=== Section Start ===

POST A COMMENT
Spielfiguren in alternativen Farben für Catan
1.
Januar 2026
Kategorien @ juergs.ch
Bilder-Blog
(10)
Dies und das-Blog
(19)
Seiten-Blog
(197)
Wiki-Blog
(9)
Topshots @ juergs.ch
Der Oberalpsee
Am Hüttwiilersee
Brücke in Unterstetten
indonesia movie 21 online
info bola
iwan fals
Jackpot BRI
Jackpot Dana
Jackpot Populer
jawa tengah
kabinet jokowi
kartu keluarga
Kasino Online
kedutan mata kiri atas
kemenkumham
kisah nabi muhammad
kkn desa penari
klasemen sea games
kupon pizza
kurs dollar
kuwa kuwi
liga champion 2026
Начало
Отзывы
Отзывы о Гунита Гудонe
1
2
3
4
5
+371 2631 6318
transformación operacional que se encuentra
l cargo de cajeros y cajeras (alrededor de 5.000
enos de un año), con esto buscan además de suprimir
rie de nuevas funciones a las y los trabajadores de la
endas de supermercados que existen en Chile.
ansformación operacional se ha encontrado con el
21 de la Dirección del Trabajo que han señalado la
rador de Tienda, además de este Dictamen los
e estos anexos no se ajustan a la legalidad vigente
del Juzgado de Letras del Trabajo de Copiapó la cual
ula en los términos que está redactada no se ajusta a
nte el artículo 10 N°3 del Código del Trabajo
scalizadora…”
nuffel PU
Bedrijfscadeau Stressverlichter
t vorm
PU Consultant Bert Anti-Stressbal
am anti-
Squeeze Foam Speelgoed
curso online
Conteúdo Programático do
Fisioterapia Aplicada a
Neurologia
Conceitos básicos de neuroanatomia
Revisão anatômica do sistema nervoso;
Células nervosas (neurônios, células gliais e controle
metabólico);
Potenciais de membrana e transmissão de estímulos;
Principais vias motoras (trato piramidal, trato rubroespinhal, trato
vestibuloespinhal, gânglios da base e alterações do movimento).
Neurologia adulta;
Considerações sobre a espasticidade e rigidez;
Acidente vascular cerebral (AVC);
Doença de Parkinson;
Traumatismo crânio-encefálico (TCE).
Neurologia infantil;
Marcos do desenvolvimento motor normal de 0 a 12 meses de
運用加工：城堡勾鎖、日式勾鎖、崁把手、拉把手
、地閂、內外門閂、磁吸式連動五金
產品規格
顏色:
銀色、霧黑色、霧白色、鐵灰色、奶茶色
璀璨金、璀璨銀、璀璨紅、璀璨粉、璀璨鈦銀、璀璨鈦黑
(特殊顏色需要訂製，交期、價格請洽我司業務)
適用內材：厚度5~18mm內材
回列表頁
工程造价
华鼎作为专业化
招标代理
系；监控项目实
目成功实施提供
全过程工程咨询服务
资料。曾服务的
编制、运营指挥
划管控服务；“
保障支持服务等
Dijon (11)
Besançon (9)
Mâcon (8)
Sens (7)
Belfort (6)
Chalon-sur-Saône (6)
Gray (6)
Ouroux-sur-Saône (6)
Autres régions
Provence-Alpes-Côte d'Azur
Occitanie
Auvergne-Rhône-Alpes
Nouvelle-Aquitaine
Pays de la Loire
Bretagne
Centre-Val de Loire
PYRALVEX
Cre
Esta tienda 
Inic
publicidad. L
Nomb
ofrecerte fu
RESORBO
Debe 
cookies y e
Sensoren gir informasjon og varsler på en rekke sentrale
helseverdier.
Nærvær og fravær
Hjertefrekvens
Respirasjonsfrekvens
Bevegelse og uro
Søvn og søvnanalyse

=== Section End ===

ABOUT THIS TASK ::
Would you return all of the material exactly as written?

WRITTEN SOLUTION ::
POST A COMMENT
Spielfiguren in alternativen Farben für Catan
1.
Januar 2026
Kategorien @ juergs.ch
Bilder-Blog
(10)
Dies und das-Blog
(19)
Seiten-Blog
(197)
Wiki-Blog
(9)
Topshots @ juergs.ch
Der Oberalpsee
Am Hüttwiilersee
Brücke in Unterstetten
indonesia movie 21 online
info bola
iwan fals
Jackpot BRI
Jackpot Dana
Jackpot Populer
jawa tengah
kabinet jokowi
kartu keluarga
Kasino Online
kedutan mata kiri atas
kemenkumham
kisah nabi muhammad
kkn desa penari
klasemen sea games
kupon pizza
kurs dollar
kuwa kuwi
liga champion 2026
Начало
Отзывы
Отзывы о Гунита Гудонe
1
2
3
4
5
+371 2631 6318
transformación operacional que se encuentra
l cargo de cajeros y cajeras (alrededor de 5.000
enos de un año), con esto buscan además de suprimir
rie de nuevas funciones a las y los trabajadores de la
endas de supermercados que existen en Chile.
ansformación operacional se ha encontrado con el
21 de la Dirección del Trabajo que han señalado la
rador de Tienda, además de este Dictamen los
e estos anexos no se ajustan a la legalidad vigente
del Juzgado de Letras del Trabajo de Copiapó la cual
ula en los términos que está redactada no se ajusta a
nte el artículo 10 N°3 del Código del Trabajo
scalizadora…”
nuffel PU
Bedrijfscadeau Stressverlichter
t vorm
PU Consultant Bert Anti-Stressbal
am anti-
Squeeze Foam Speelgoed
curso online
Conteúdo Programático do
Fisioterapia Aplicada a
Neurologia
Conceitos básicos de neuroanatomia
Revisão anatômica do sistema nervoso;
Células nervosas (neurônios, células gliais e controle
metabólico);
Potenciais de membrana e transmissão de estímulos;
Principais vias motoras (trato piramidal, trato rubroespinhal, trato
vestibuloespinhal, gânglios da base e alterações do movimento).
Neurologia adulta;
Considerações sobre a espasticidade e rigidez;
Acidente vascular cerebral (AVC);
Doença de Parkinson;
Traumatismo crânio-encefálico (TCE).
Neurologia infantil;
Marcos do desenvolvimento motor normal de 0 a 12 meses de
運用加工：城堡勾鎖、日式勾鎖、崁把手、拉把手
、地閂、內外門閂、磁吸式連動五金
產品規格
顏色:
銀色、霧黑色、霧白色、鐵灰色、奶茶色
璀璨金、璀璨銀、璀璨紅、璀璨粉、璀璨鈦銀、璀璨鈦黑
(特殊顏色需要訂製，交期、價格請洽我司業務)
適用內材：厚度5~18mm內材
回列表頁
工程造价
华鼎作为专业化
招标代理
系；监控项目实
目成功实施提供
全过程工程咨询服务
资料。曾服务的
编制、运营指挥
划管控服务；“
保障支持服务等
Dijon (11)
Besançon (9)
Mâcon (8)
Sens (7)
Belfort (6)
Chalon-sur-Saône (6)
Gray (6)
Ouroux-sur-Saône (6)
Autres régions
Provence-Alpes-Côte d'Azur
Occitanie
Auvergne-Rhône-Alpes
Nouvelle-Aquitaine
Pays de la Loire
Bretagne
Centre-Val de Loire
PYRALVEX
Cre
Esta tienda 
Inic
publicidad. L
Nomb
ofrecerte fu
RESORBO
Debe 
cookies y e
Sensoren gir informasjon og varsler på en rekke sentrale
helseverdier.
Nærvær og fravær
Hjertefrekvens
Respirasjonsfrekvens
Bevegelse og uro
Søvn og søvnanalyse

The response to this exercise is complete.